Over the past two decades, U.S. Special Forces have played a critical role in combating insurgents and terrorists worldwide. Now, they are shifting their focus toward America’s two major threats — China and Russia.
Special forces typically specialize in unconventional warfare like strategic reconnaissance, direct-action operations, advising or training guerrilla forces or partner militaries, psychological operations, and so on. As such, participating in a conventional war against militaries from Russia or China will require the special forces to adapt to a more direct way of conflict.
Green Berets, one of the units of the Army special-operations forces (ARSOF), recently took part in Lighting Forge 21 exercises at Hawaii where they worked together with the 3rd Brigade Combat Team of the 25th Infantry Division in small-use tactics.

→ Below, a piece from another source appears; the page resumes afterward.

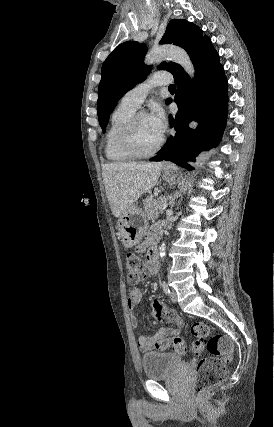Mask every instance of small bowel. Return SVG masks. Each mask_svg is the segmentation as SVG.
<instances>
[{"label":"small bowel","mask_w":274,"mask_h":427,"mask_svg":"<svg viewBox=\"0 0 274 427\" xmlns=\"http://www.w3.org/2000/svg\"><path fill=\"white\" fill-rule=\"evenodd\" d=\"M162 233V227L160 225H155L150 229L149 236L140 246V249L145 250L150 244L154 243L157 238ZM158 264L152 265L150 262H147L146 265V276L150 277L157 273ZM143 300L142 292L139 287L132 288L127 296V306L132 311L138 306L141 305ZM153 311L148 312L149 320H160L161 313H164V316L167 318L170 311L166 310V301L163 299H154L153 300ZM173 313V312H172ZM174 316L169 321L175 322L177 324L176 328H161L153 336H145L139 334L137 337V345L141 352H150L156 348V343L164 338L174 337L180 334L181 330L184 327V320L177 314L173 313ZM155 323L154 321L152 322ZM165 323L164 321L162 322ZM131 325L134 329L139 328V321L135 316H131Z\"/></svg>","instance_id":"obj_1"}]
</instances>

The main focus of the exercises was for members of the elite team to work as a kind of assisting force to the main army.
“Green Beret’s focused this training toward assisting in a large-scale combat scenario alongside 3rd Brigade Combat Team, 25th Infantry Division. The Special Operations Soldiers support to the brigade emphasizes the use of small-unit tactic skills to disrupt enemy defenses, eliminate key targets, gather intelligence and provide increased maneuverability, improving the brigade’s ability to destroy the enemy,” the army said in a statement on Oct. 16.

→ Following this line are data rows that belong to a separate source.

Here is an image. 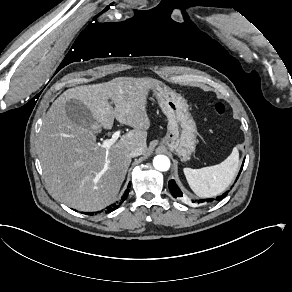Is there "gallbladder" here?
Returning <instances> with one entry per match:
<instances>
[{
	"mask_svg": "<svg viewBox=\"0 0 292 292\" xmlns=\"http://www.w3.org/2000/svg\"><path fill=\"white\" fill-rule=\"evenodd\" d=\"M65 112L72 123L86 126L94 121L90 110L80 101L71 99L66 103Z\"/></svg>",
	"mask_w": 292,
	"mask_h": 292,
	"instance_id": "bac80fb5",
	"label": "gallbladder"
}]
</instances>
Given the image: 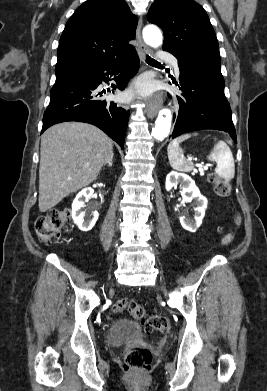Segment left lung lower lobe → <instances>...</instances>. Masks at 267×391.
I'll return each mask as SVG.
<instances>
[{"instance_id": "obj_1", "label": "left lung lower lobe", "mask_w": 267, "mask_h": 391, "mask_svg": "<svg viewBox=\"0 0 267 391\" xmlns=\"http://www.w3.org/2000/svg\"><path fill=\"white\" fill-rule=\"evenodd\" d=\"M174 56L178 59L180 84L177 85L183 98L178 97L180 111L172 138L190 131L216 129L228 132L237 142L221 71L185 63Z\"/></svg>"}]
</instances>
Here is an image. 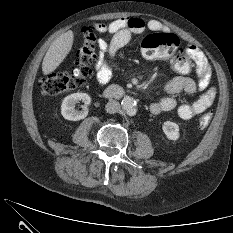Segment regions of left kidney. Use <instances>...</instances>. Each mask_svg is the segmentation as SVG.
Wrapping results in <instances>:
<instances>
[{
    "label": "left kidney",
    "mask_w": 233,
    "mask_h": 233,
    "mask_svg": "<svg viewBox=\"0 0 233 233\" xmlns=\"http://www.w3.org/2000/svg\"><path fill=\"white\" fill-rule=\"evenodd\" d=\"M162 130L169 140H178L180 137L179 126L175 122L165 121Z\"/></svg>",
    "instance_id": "left-kidney-1"
}]
</instances>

According to a former Green Berets, the unit “definitely” has a place in some of the conflicts America might have against its enemies, like targeting Chinese or Russian anti-access, area-denial (A2/AD) systems. He stated that the special forces have a long history of supporting conventional military and points to such operations during the Second World War, Vietnam, Korea, and the Gulf.
“I don’t believe we need to reinvent the wheel here. We just need to apply the lessons learned from [global war on terror] to our old practices to meet new threats… We spilled a lot of sweat and blood in Afghanistan, Iraq, and Syria to let those lessons go unused, but we also need to be cautious not to fight the last war,” an anonymous former operator told Business Insider.
The shift in focus for the special forces came as General John Hyten, vice chairman of the Joint Chiefs of Staff, warned about China’s military rise during a forum last month. Calling the Asian nation’s military progress “stunning.”
Hyten stressed that America has to “do something” fast and that the Chinese military would soon surpass the Russian and American forces if nothing is done to counter them. He pointed out that China’s recent hypersonic test was a message to the U.S..
“All the hypersonic weapons they’re building, all of the nuclear weapons they’re building, are not meant for their own population… It is meant for the United States of America, and we have to assume that, and we have to plan for that,” Hyten said.
On the Russian side, Moscow’s recent targeting of a satellite in space attracted severe criticism from Washington. Calling such actions reckless, U.S. Secretary of State Antony J. Blinken pointed out in a statement that the test has generated more than “fifteen hundred pieces of trackable orbital debris” and that it will possibly generate even more. Such debris will now threaten other satellites in space that are vital to the economic, security, and scientific interests of several nations.
“The events of November 15, 2021, clearly demonstrate that Russia, despite its claims of opposing the weaponization of outer space, is willing to jeopardize the long-term sustainability of outer space and imperil the exploration and use of outer space by all nations through its reckless and irresponsible behavior,” Blinken said.